THE TASK ->
Starting at the line that contains "案件番号：176144 / 014", quote each line exactly through the last line of the entries, both included.

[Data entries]

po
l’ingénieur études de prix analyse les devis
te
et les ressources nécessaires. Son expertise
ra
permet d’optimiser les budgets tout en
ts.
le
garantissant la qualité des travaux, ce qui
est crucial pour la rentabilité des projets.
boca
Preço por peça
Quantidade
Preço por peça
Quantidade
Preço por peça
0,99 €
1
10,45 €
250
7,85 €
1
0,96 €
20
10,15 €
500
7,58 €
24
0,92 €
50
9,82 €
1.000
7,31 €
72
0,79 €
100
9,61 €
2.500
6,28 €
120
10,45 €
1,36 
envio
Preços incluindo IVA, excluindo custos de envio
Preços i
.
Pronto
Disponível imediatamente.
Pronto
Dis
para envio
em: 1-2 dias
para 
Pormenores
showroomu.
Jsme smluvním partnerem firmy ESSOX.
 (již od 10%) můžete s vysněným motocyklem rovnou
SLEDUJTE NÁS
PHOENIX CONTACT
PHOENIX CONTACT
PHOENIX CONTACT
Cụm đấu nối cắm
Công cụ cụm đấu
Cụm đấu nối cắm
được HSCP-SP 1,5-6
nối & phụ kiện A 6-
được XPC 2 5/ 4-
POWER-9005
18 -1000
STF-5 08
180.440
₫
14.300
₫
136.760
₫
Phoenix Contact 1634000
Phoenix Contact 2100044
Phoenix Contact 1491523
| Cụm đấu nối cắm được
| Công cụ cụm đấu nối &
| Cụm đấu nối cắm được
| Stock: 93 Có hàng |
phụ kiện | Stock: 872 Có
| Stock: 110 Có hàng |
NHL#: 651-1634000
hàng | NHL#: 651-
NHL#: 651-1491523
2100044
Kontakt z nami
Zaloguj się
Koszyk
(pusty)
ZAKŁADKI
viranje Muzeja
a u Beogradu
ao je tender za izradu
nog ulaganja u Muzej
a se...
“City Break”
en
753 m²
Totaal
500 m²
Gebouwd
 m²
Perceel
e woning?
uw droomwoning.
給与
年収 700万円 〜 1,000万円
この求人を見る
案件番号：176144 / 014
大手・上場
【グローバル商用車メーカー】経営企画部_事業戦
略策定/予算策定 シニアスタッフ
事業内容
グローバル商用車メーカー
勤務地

RESULT OF THIS TASK ->
案件番号：176144 / 014
大手・上場
【グローバル商用車メーカー】経営企画部_事業戦
略策定/予算策定 シニアスタッフ
事業内容
グローバル商用車メーカー
勤務地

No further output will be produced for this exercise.